Não é uma peça de repertório no sentido acomodado do termo. É uma espécie de matriz. Um modo de organizar o movimento que segue reverberando, mesmo quando o grupo já não precisa afirmá-lo.
Quando Piracema começa, algo muda e não muda de forma evidente. Não há ruptura, não há gesto inaugural. O que se percebe é outra qualidade de tempo. A coreografia assinada por Rodrigo Pederneiras e Cassi Abranches já não carrega o peso da novidade. E talvez por isso funcione melhor.
Os corpos entram mais contidos. Não há pressa. Há um certo tatear, como se o movimento precisasse se reconhecer antes de se afirmar. Aos poucos, ele se abre, ganha amplitude, cria fluxos internos que lembram correntes não lineares, mas instáveis. A ideia de piracema, esse nadar contra o curso, não aparece como ilustração, mas como insistência. Como esforço contínuo.

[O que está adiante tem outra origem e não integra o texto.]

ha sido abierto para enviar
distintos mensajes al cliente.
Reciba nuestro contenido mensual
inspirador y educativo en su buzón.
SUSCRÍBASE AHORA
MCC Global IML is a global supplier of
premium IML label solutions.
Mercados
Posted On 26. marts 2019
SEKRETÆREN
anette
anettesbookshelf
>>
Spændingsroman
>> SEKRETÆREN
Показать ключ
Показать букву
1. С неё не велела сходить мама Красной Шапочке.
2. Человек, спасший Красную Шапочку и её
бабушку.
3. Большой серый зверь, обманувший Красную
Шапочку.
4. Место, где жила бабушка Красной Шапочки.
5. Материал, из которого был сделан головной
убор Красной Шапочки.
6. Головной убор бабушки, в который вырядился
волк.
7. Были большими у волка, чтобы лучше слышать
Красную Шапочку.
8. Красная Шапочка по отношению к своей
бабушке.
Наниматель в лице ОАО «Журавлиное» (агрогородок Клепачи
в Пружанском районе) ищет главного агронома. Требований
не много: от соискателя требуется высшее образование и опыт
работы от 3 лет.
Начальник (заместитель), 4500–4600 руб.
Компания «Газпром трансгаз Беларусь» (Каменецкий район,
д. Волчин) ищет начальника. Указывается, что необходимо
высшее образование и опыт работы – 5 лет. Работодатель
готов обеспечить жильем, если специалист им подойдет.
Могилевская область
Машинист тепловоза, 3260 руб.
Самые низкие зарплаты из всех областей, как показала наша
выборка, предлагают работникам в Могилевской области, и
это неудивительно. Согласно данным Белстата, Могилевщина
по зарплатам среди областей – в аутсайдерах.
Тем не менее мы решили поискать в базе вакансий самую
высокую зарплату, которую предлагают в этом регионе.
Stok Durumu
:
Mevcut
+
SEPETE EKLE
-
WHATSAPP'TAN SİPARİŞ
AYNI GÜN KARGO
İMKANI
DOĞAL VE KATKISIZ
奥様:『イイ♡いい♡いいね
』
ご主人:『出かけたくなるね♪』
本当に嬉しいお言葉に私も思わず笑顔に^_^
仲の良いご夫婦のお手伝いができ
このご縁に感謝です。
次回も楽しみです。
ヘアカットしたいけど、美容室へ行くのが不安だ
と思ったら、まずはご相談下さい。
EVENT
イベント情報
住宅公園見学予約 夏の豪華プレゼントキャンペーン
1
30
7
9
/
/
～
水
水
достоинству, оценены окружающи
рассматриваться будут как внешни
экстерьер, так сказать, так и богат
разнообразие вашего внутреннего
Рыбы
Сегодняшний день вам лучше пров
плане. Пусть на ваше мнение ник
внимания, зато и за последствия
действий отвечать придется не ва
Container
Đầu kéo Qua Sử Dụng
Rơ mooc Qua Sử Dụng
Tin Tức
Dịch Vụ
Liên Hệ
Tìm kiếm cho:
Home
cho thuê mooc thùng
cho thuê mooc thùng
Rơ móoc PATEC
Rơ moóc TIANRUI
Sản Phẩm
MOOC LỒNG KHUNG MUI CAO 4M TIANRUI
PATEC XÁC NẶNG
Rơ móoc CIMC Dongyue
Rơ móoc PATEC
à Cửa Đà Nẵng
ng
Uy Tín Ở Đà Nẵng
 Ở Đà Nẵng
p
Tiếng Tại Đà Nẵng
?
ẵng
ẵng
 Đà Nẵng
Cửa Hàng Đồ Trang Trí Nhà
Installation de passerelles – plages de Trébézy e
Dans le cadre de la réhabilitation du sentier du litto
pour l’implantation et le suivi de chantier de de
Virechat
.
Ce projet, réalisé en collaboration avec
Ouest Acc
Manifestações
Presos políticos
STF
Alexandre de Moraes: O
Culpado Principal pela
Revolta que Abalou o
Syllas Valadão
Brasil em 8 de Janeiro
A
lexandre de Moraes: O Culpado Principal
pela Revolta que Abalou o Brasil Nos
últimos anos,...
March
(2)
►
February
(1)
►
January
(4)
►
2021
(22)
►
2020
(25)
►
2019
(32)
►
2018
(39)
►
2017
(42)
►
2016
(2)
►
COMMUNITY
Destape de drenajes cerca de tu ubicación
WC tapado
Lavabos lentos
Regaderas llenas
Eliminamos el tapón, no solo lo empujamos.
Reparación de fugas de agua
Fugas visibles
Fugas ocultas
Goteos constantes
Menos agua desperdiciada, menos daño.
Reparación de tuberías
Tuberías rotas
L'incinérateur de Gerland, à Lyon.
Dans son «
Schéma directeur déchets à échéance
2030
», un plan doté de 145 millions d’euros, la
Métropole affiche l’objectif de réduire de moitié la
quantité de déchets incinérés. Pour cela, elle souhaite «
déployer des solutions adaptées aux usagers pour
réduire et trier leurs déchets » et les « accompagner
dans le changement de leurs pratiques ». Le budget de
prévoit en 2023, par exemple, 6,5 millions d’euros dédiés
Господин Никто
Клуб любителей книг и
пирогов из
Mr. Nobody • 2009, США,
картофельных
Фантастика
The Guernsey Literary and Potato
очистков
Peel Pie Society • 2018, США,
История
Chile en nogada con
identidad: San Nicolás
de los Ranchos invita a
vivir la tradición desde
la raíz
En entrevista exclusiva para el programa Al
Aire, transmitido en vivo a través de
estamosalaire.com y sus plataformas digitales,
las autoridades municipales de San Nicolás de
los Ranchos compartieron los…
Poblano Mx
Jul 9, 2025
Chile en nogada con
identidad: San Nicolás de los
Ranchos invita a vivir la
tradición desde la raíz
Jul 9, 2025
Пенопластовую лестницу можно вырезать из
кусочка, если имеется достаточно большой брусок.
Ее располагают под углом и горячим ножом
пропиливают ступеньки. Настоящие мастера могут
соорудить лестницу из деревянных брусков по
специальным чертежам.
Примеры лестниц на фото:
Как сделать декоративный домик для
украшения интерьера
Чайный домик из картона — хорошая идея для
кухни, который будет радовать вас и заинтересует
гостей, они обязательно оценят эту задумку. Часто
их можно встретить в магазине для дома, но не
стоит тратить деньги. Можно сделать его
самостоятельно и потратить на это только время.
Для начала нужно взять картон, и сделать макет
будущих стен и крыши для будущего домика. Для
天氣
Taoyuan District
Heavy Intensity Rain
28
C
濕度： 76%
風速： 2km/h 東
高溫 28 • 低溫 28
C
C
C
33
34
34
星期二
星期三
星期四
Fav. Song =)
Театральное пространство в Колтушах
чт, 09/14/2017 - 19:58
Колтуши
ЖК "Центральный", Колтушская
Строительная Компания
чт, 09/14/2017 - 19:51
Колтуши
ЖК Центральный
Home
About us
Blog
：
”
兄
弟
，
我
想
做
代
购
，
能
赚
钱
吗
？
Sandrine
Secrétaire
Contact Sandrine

Se Parabelo ainda opera na chave de uma identidade – um corpo coletivo reconhecível –, Piracema desloca essa segurança. O que se vê é um grupo em estado de processo.
A trilha de Clarice Assad acompanha esse percurso sem se impor. Parte de um terreno mais orgânico, quase percussivo, e avança para camadas que incorporam o eletrônico, o artificial, o que ainda não está totalmente assimilado. Não há hierarquia clara entre esses registros — e é justamente nesse atrito que o espetáculo encontra sua forma.
Em cena, os encontros são provisórios. Duos que se formam e se desfazem, agrupamentos que se reorganizam, linhas que nunca se fixam por completo. Há momentos de aproximação, quase de intimidade, que logo cedem lugar a uma espécie de dispersão. Não é desordem. É movimento.
Se Parabelo ainda opera na chave de uma identidade – um corpo coletivo reconhecível –, Piracema desloca essa segurança. O que se vê é um grupo em estado de processo. Um corpo que já não precisa provar sua coesão, mas que insiste em colocá-la em risco.
No Guairão, o efeito dessa justaposição é silencioso, mas preciso. Não se trata de comparar duas obras, mas de perceber o intervalo entre elas. O que permanece, o que se transforma, o que insiste.
Ao final, não há conclusão evidente. O movimento se desacelera, mas não se resolve. Fica a sensação de que algo continua – fora de cena, talvez, ou no corpo de quem assistiu.
E é nesse ponto que o Grupo Corpo acerta com mais força: não em afirmar o novo, mas em sustentar o movimento. Como quem entende que, na arte, permanecer é sempre uma forma de nadar contra a corrente.